Nothing in the records should be changed in the copy, though the pictures must be left out.

Saved entries:
- Opening Delimiter -
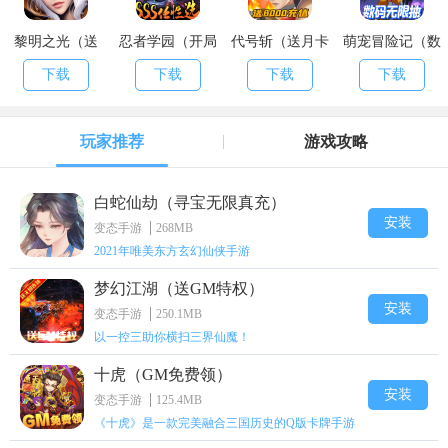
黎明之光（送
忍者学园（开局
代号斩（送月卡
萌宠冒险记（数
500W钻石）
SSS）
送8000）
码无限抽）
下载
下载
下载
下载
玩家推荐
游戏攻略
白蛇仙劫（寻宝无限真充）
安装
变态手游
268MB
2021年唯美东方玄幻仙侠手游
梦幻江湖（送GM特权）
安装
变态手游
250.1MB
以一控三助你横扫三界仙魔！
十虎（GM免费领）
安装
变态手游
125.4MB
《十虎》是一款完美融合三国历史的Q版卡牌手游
- Closing Delimiter -
* [Finished task]:
黎明之光（送
忍者学园（开局
代号斩（送月卡
萌宠冒险记（数
500W钻石）
SSS）
送8000）
码无限抽）
下载
下载
下载
下载
玩家推荐
游戏攻略
白蛇仙劫（寻宝无限真充）
安装
变态手游
268MB
2021年唯美东方玄幻仙侠手游
梦幻江湖（送GM特权）
安装
变态手游
250.1MB
以一控三助你横扫三界仙魔！
十虎（GM免费领）
安装
变态手游
125.4MB
《十虎》是一款完美融合三国历史的Q版卡牌手游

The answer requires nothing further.